NVLink makes TP cheap within a node. InfiniBand makes PP the only viable strategy across nodes. Gradient accumulation and ZeRO make DP efficient across the full cluster. Change the hardware, and the optimal strategy shifts.
NVL72 on Blackwell, by extending the NVLink fabric to 72 GPUs, shifts the TP/PP boundary outward.
InfiniBand NDR at 400 Gb/s per link, as it becomes more widely deployed, shifts the point at which inter-node DP communication becomes the bottleneck. The strategies are not timeless; the physics that motivates them is.
What actually limits you at scale
The question that every large-scale training practitioner eventually asks is: why isn’t my thousand-GPU job achieving 70% MFU? The answer is rarely a single cause.
It is a stack of inefficiencies, each modest in isolation, compounding into the gap between theoretical and measured throughput.
Pipeline bubbles are usually the largest single contributor at high PP degrees. For P=16 and M=32, the bubble fraction is 32% before any other inefficiency is counted.
Interleaved 1F1B at V=2 halves this, at the cost of doubled inter-stage communication. The right V depends on whether communication or compute is the limiting resource at the PP boundary, which varies by model size, node count, and InfiniBand configuration.
Inter-node AllReduce tail latency is the second major contributor and the hardest to reason about, because it is statistical rather than deterministic.
The average InfiniBand bandwidth may be 25 GB/s, but the 99th-percentile latency can be 3-5× higher due to switch congestion, adaptive routing jitter, and multi-tenancy.
The all-reduce waits for the slowest link. At scale, the slowest link is almost always slower than the average, which means the effective all-reduce bandwidth is consistently worse than the number on the datasheet.

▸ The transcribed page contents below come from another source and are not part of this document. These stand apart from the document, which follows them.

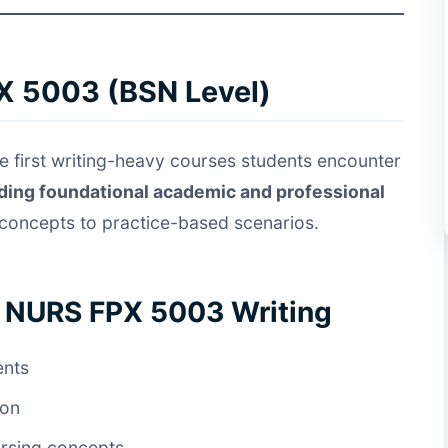
X 5003 (BSN Level)
e first writing-heavy courses students encounter
lding foundational academic and professional
 concepts to practice-based scenarios.
f NURS FPX 5003 Writing
ents
ion
ursing concepts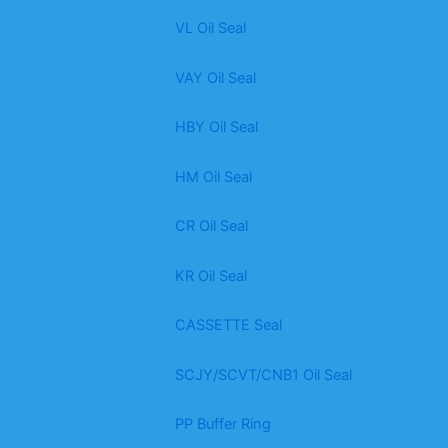
VL Oil Seal
VAY Oil Seal
HBY Oil Seal
HM Oil Seal
CR Oil Seal
KR Oil Seal
CASSETTE Seal
SCJY/SCVT/CNB1 Oil Seal
PP Buffer Ring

RDMA configuration, static routing, and dedicated rail topology are the levers. They require infrastructure access that not every team has.
Host-side Python overhead is the most embarrassing source of inefficiency, because it is entirely self-inflicted.

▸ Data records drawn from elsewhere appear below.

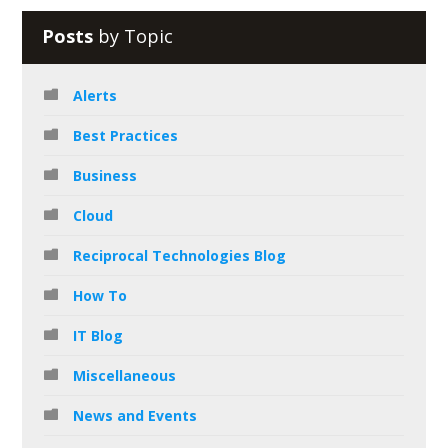
Posts
by Topic
Alerts
Best Practices
Business
Cloud
Reciprocal Technologies Blog
How To
IT Blog
Miscellaneous
News and Events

PyTorch’s dispatcher, the GIL, and the overhead of the training loop’s Python logic can appear as measurable GPU idle time for models where per-step compute is short. CUDA graph capture eliminates per-operation launch overhead for the inner loop.
Careful pipelining of data loading and logging eliminates it for the outer loop. Teams that have done this work carefully report 5-10% improvement in effective MFU from host-side optimizations alone, which is not a small number when the training run costs millions of dollars.
Conclusion
The trajectory from single-GPU to multi-GPU mirrors the trajectory within the single GPU: find the bottleneck, route around it, measure again.

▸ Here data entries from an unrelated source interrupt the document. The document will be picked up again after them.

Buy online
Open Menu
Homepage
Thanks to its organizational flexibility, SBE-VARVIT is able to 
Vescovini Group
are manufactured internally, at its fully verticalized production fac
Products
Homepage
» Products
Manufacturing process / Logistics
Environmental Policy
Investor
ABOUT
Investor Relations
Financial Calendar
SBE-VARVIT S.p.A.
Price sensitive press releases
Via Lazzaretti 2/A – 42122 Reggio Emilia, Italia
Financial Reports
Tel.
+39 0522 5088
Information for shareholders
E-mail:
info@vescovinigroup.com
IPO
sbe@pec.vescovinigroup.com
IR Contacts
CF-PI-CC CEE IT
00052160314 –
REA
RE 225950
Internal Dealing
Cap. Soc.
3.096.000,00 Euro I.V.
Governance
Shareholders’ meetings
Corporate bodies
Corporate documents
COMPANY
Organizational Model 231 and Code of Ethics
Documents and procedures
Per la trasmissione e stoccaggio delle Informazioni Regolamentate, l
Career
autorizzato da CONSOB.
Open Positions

On a single GPU, the bottleneck moved from arithmetic units (tensor cores solved it) to memory bandwidth (cp.async attacked it) to instruction overhead (TMA eliminated it).
The SMSP on a well-tuned Hopper GEMM kernel is a machine that does one thing, because every other thing it used to do has been delegated to dedicated hardware.
At the multi-GPU level, the bottleneck is the communication fabric, and the solution follows the same logic: match the parallelism strategy to the bandwidth available at each level of the hierarchy.
TP over NVLink, PP over InfiniBand, DP across the full cluster. The ring-allreduce, the 1F1B schedule, the ZeRO partitioner: these are the mechanisms by which a thousand-GPU cluster achieves 40-60% of the theoretical sum of its parts.
40-60% of a thousand H100s is still an extraordinary amount of compute. Whether it is enough to train the next frontier model is left as an exercise for the reader’s infrastructure budget.
Part X will close in on a corner of this picture we have deliberately deferred: inference. Training is a one-time cost; inference is the workload that runs forever, at a scale that dwarfs training once a model is deployed.
The optimization challenges at inference time are different in kind: speculative decoding, KV cache management, continuous batching, and the specific arithmetic of when the prefill and decode phases are bottlenecked by entirely different resources.
The tools change; the principle does not.